Optimising sales for the wrong persona

Most decision makers for software purchases are “managers”. The sales arguments are always all about how decision support information will be delivered at the click of a button. Any sales demo has to have an “analytics dashboard” with cooked data that helps managers imagine how beautiful their life will become once the software has been deployed. What is usually less apparent is the amount of data entry effort that this translates for the people on the shop-floor. Naturally, when the software is being deployed the users push back, the training sessions are chaotic and the typical result is that users do the bare minimum that the newly defined process requires of them. Most of those beautiful graphs remain empty or worse, inaccurate.

The lesson we learnt: Bring in the intended users whose data entry will power the software into the decision making process early in the purchasing/sales process. Hear them out and ensure that there is enough meat on the bone for them as well. If the software can automate some of their most painful tasks, you will have buy-in and their enthusiastic preparation could mean that the project may even be completed ahead of schedule.

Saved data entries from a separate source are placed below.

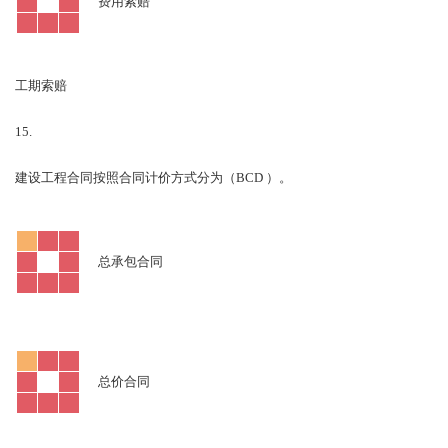
费用索赔
工期索赔
15.
BCD
建设工程合同按照合同计价方式分为（
）。
总承包合同
总价合同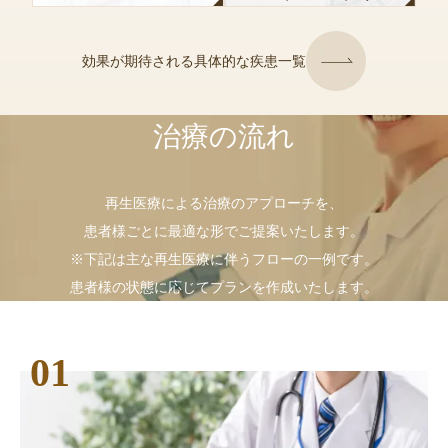
効果が期待される
具体的な疾患一覧
治療の流れ
再生医療による治療のアプローチを、
患者様ごとに最適な形でご提案いたします。
※下記は主な再生医療に伴うフローの一例です。
患者様の状態に応じてプランを作成いたします。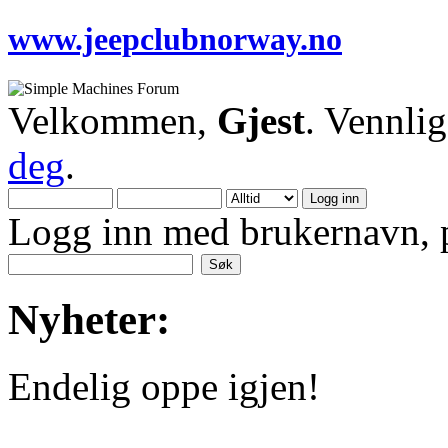
www.jeepclubnorway.no
Velkommen,
Gjest
. Vennli
deg
.
Logg inn med brukernavn, p
Nyheter:
Endelig oppe igjen!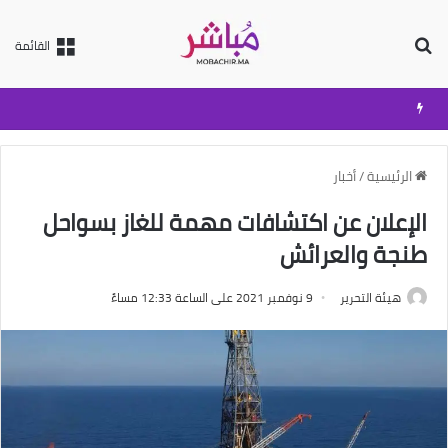
بحث عن
القائمة
الرئيسية
/
أخبار
الإعلان عن اكتشافات مهمة للغاز بسواحل
طنجة والعرائش
هيئة التحرير
9 نوفمبر 2021 على الساعة 12:33 مساءً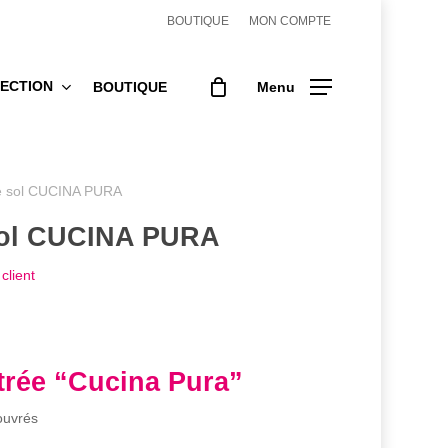
BOUTIQUE
MON COMPTE
ECTION
BOUTIQUE
Menu
e sol CUCINA PURA
sol CUCINA PURA
client
trée “Cucina Pura”
ouvrés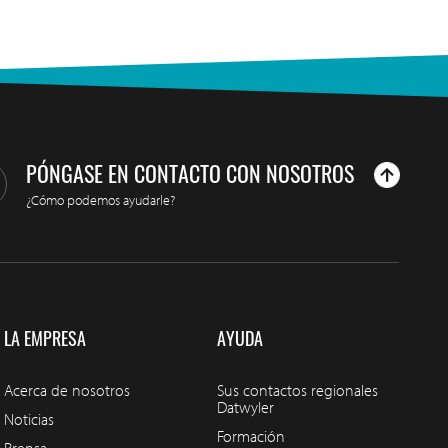
PÓNGASE EN CONTACTO CON NOSOTROS
¿Cómo podemos ayudarle?
LA EMPRESA
AYUDA
Acerca de nosotros
Sus contactos regionales
Datwyler
Noticias
Formación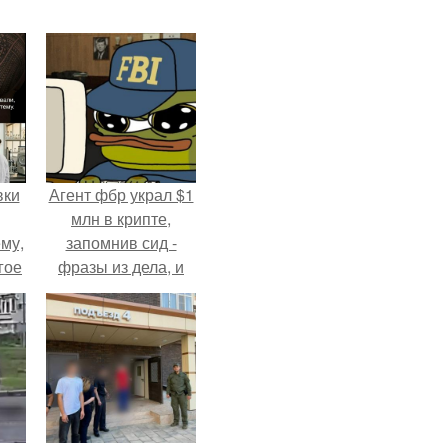
вки
Агент фбр украл $1
млн в крипте,
му,
запомнив сид -
гое
фразы из дела, и
советовался с
сь
Chatgpt, как их
за.
потратить.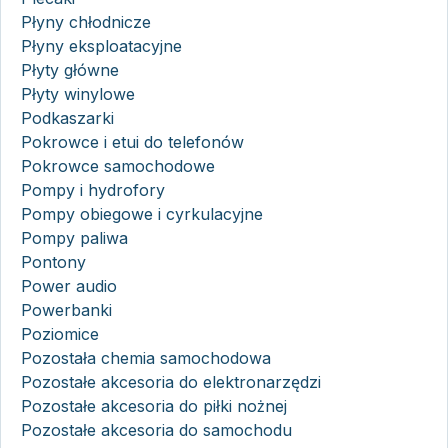
Płyny chłodnicze
Płyny eksploatacyjne
Płyty główne
Płyty winylowe
Podkaszarki
Pokrowce i etui do telefonów
Pokrowce samochodowe
Pompy i hydrofory
Pompy obiegowe i cyrkulacyjne
Pompy paliwa
Pontony
Power audio
Powerbanki
Poziomice
Pozostała chemia samochodowa
Pozostałe akcesoria do elektronarzędzi
Pozostałe akcesoria do piłki nożnej
Pozostałe akcesoria do samochodu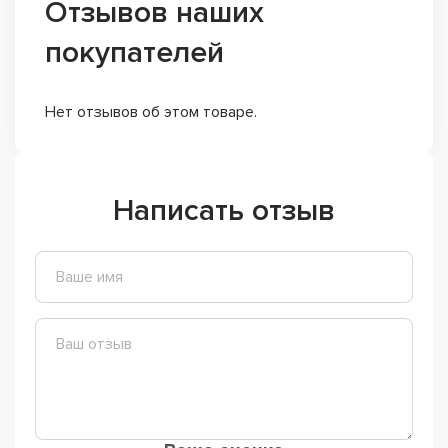
Отзывов наших
покупателей
Нет отзывов об этом товаре.
Написать отзыв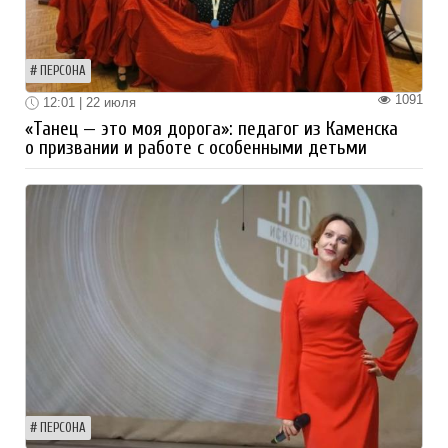
ПЕРСОНА
1091
12:01 | 22 июля
«Танец — это моя дорога»: педагог из Каменска
о призвании и работе с особенными детьми
ПЕРСОНА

Putting junior project managers in charge

Managers often think that digital is something fundamentally new and that mid/senior level employees are completely incapable of understanding the benefits. Many customers we talk to like to put younger, high-potential employees in charge of deploying these new technologies in the plant. These managers have a limited understanding of the legacy of the plant and the background of whymany of the processes were put in place, irrespective of whether the processes are perfect or painful. And I speak of a younger self when I say that younger project managers tend to be idealistic instead of pragmatic and are often unaware of the downstream human costs of deploying certain technologies. The most common result of this is best summarised below – the project might be completed, but it won’t deliver the expected benefits.

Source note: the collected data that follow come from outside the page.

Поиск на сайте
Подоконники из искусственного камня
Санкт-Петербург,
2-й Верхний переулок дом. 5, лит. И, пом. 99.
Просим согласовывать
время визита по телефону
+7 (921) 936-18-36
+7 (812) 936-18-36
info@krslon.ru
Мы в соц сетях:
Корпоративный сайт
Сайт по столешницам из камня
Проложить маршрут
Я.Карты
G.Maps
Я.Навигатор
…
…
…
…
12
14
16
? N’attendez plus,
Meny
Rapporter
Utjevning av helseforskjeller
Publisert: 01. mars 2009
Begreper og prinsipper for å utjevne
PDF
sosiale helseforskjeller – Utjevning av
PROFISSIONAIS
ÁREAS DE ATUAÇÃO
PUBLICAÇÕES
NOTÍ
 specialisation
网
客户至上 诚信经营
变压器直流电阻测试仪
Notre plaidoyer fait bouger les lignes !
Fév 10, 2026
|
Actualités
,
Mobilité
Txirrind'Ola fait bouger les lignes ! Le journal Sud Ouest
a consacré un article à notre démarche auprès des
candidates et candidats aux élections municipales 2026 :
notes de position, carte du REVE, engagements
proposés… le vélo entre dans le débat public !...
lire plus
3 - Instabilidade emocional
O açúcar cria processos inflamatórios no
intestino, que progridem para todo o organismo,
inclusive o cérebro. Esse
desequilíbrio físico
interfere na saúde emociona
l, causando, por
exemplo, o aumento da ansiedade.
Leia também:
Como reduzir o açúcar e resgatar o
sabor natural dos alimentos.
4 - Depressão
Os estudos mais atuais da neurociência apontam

While younger employees master the technology, it is unreasonable to expect them to determine the full value of- and anticipate the obstacles to- such technology. When some projects eventually do succeed, it is almost never without a lot of rethink and additional reinforcement in change management.

The lesson we learnt: Appointing more senior profiles as project manager, able to bridge the business needs with the capabilities of the technology is critical. Also, change management involves a lot of stakeholder management and convincing people with very different interests. Further, the big picture perspective that more senior employees have enables them to look beyond pilots and tests. A technology pilot deployed on a small sub-section of a plant and might appear to be successful but if there is no scale-up potential for the technology to benefit a big cross-section of the plant and its employees, eventually the business case for such a technology will be poor. Prior business experience is a more critical success factor than technology savviness.

Data is destiny

This is common knowledge now, but even so, data is the least favourite topic of employees at all levels. No one wants to work on data cleansing and everyone wants to “outsource” the task to suppliers/consultants. The problem with this is data is business and external consultants or interns or junior employees don’t quite understand the business like experienced employees do.

The lesson we learnt: This is often where appointing young high potentials is a great strategy (we are hiring young high potentials by the way). Working on data offers them an accelerated path to understanding the company’s operational priorities and the strategy on the whole – enabling them to prioritise the data that needs to be treated. It also filters out high potentials who have great profiles but are simply unwilling or lack the stamina to roll up their sleeves to get difficult work done.